Parfois il me semble si bien comprendre cet éternel aujourd'hui des vieux pour qui l’enfance est plus vivante et plus réelle que le présent ou le passé proche. Qu’est-ce donc que cette dimension de notre monde que nous appelons le temps ? « Il coule, et nous passons » : Lamartine le savait déjà. Tous les poètes ont médité sur lui. Héraclite et Einstein, la science et la philosophie… La seule dimension de notre univers qui soit irréversible et totalement incompréhensible. Tout au plus peut-on observer ses effets à court terme, à long terme, à très long terme. Tout change, tout passe, tout meurt à la fin et rien ne revient jamais. Les enfants deviennent grands, les jeunes femmes si jolies se transforment peu à peu jusqu’à… On a 16 ans, on a 20 ans, un jour on atteint 80 ans, 90 ans, et puis…
La longueur, la largeur, la hauteur sont mesurables. On peut les quantifier, les découper. On peut avancer et reculer sur la route, il est possible de monter sur une échelle puis d’en redescendre. On peut s’enfoncer dans les profondeurs des abysses et refaire le chemin en sens inverse. Mais le temps… Personne jusqu'ici n'a pu le remonter. Personne surtout n'a pu en annihiler les effets.
La mode de cette époque lointaine et si proche. Les vêtements, l’ameublement. J’ai porté une jupe semblable à celle de Rosemary. J’avais 20 ans moi aussi.
C’est étrange et tellement triste de revoir ce film, et d’autres d’il y a dix ans, vingt ans, trente ans, davantage. Si proche, tout cela, et si loin dans le passé. Des nanars et des chefs-d’œuvre. Celui-ci fait partie de la seconde catégorie. Des petits bouts d’histoire. Des témoignages ; des traces de vies passées, usées, effacées parfois. Mia Farrow était jeune, je l’étais aussi. Roman Polanski avait 35 ans. Cassavetes était vivant.

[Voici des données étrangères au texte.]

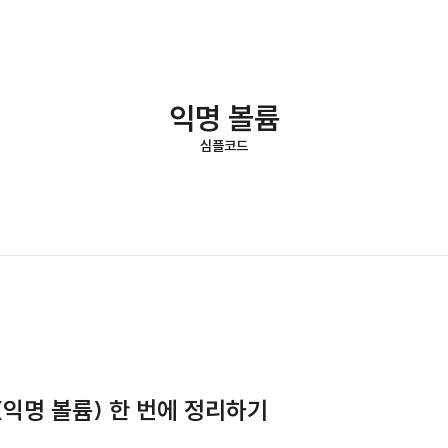
익명 볼륨
심플코드
me(익명 볼륨) 한 번에 정리하기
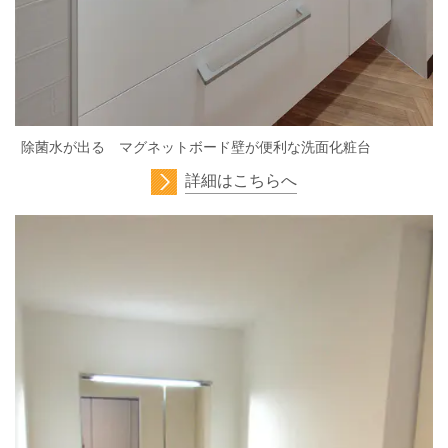
除菌水が出る マグネットボード壁が便利な洗面化粧台
詳細はこちらへ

La photo et le cinéma, la télé, sont de terribles inventions. La vie et la beauté peuplent les écrans. Des fantômes, des ombres d'êtres depuis longtemps disparus sont là qui parlent, rient, pleurent, chantent ou dansent pour nous, et on oublie pour un moment ce qu’ils sont devenus, où ils s’en sont allés. Ils continuent de nous faire sourire ou de nous émouvoir quand plus rien d’eux ne subsiste que ces images fugaces, et leur trace quelquefois au fond de nos cœurs.
La littérature, plus magique encore et plus bouleversante. Pas d’image, pas de voix, mais la pensée toute pure. Il suffit d’ouvrir un livre, de parcourir quelques lignes, et nous voilà touchés, bouleversés, révoltés parfois, choqués ou séduits, engagés dans un dialogue philosophique ou esthétique par-delà les années et les siècles. Camus, Lamartine, Rimbaud, Platon, Homère même et tant d’autres nous interpellent et nous répondent. Ils sont nos contemporains pour toujours, avec leurs questions si semblables aux nôtres, avec leurs réflexions, leurs émotions, leurs étonnements, leurs découvertes, leurs révoltes, leurs idées merveilleuses ou contestables. Puis on ferme le livre, on éteint la télé et l’on se retrouve seul, autant qu’ils le furent, et si triste quand les voix aimées retournent au silence, quand l’ombre à nouveau envahit l’écran. Ce n’était que de la technique, des ondes, des signaux, des traces, rien d’autre que des traces. Mais la vie s’en est allée depuis longtemps. Rimbaud poursuit ses chimères dans les pages de nos livres, Camus continue de se révolter, Brel chante pour toujours dans mon cœur et ailleurs. Une petite fille au regard bleu découvre le monde et rêve en sépia sur de vieilles photos qui ont presque cent ans, et moi je me souviens d'elle au moment de la mort, si frêle, si menue entre mes bras.
Un jeune homme, visage romantique et longue mèche brune à la Malraux, rêve sa vie qui sera belle et ardente. Il ignore qu’un jour j’existerai, il ne connaît pas la déchéance qui l’attend. Il sait qu’il va mourir, sans doute, mais il n’y pense pas. Personne ne pense sa mort. Elle est tellement lointaine, tellement improbable, si peu réelle. La mort ne fait pas partie de la vie de ce garçon aux airs de chien fou, ni de la mienne, ni de celle de personne.